While this obviously helps in terms of liquidity it represents something close to a shot in the foot when it comes to the return the bank earns on its shareholders’ money, a key metric driving the share price and thus the value of the State shareholding. The Government is clearly wielding a double-edged sword, but is correct to remind the bank of its extraordinary debt to the Irish taxpayer.

The Central Bank’s fitness and probity powers to start taking out bank directors or executives it doesn’t think suitable for their jobs become applicable this day next week. But don’t expect any sudden purges or ousting of directors before the budget, as much as the Government would savour the image of a long-standing banker being marched out before next month’s austerity bonanza.

The Central Bank plans to appoint a senior lawyer to act as an arbitrator in the process overseeing the statutory investigations that the regulator plans to launch into what directors did before and after the crisis.

The bankers have been on notice since the middle of this year when the Central Bank wrote to all bank board members who had been in place prior to the September 2008 bank guarantee.
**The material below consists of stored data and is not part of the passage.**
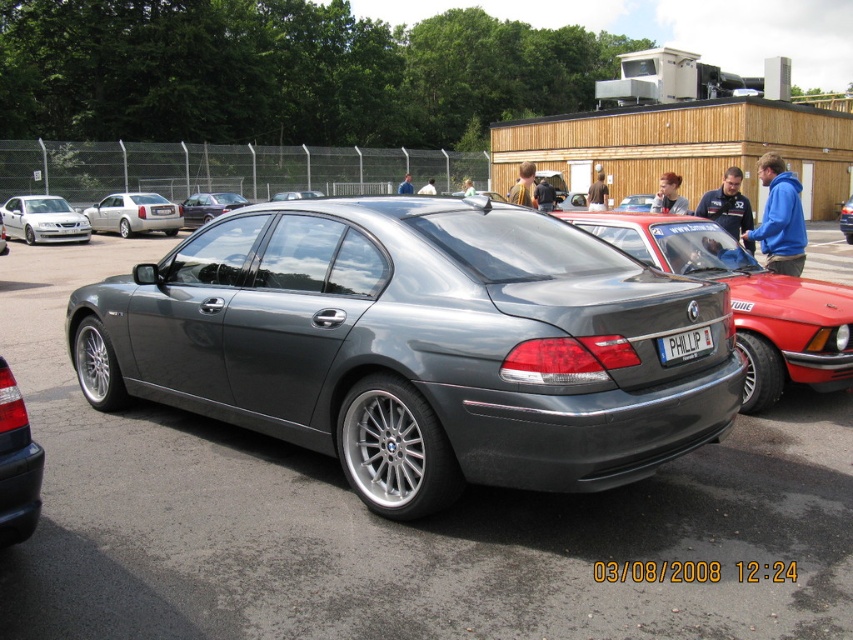 Is silver metallic sedan at left above satin silver sedan at center?

Incorrect, silver metallic sedan at left is not positioned above satin silver sedan at center.

At what (x,y) coordinates should I click in order to perform the action: click on silver metallic sedan at left. Please return your answer as a coordinate pair (x, y). Looking at the image, I should click on (134, 214).

What are the coordinates of `silver metallic sedan at left` in the screenshot? It's located at (134, 214).

Which of these two, satin metallic sedan at center or silver metallic sedan at left, stands shorter?

silver metallic sedan at left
They were asked to let the regulator know whether they intended staying on after January 1st, 2012.

The arbitrator will act as a type of consultant to decide whether the Central Bank is following fair procedures – first, in deciding whether a director should be subjected to a statutory investigation and, second, whether that person should be removed based on the findings of that investigation. The Central Bank issued a very technical note yesterday clarifying certain positions including that of company secretaries who will not fall under the regulator’s fitness and probity regime unless they exercise significant influence.

There is still a way to go before any conclusions will be reached on the future of senior bankers. We hear it could be well in the first half of next year and possibly the middle of 2012 before there are outcomes. Bankers can make submissions in their defence.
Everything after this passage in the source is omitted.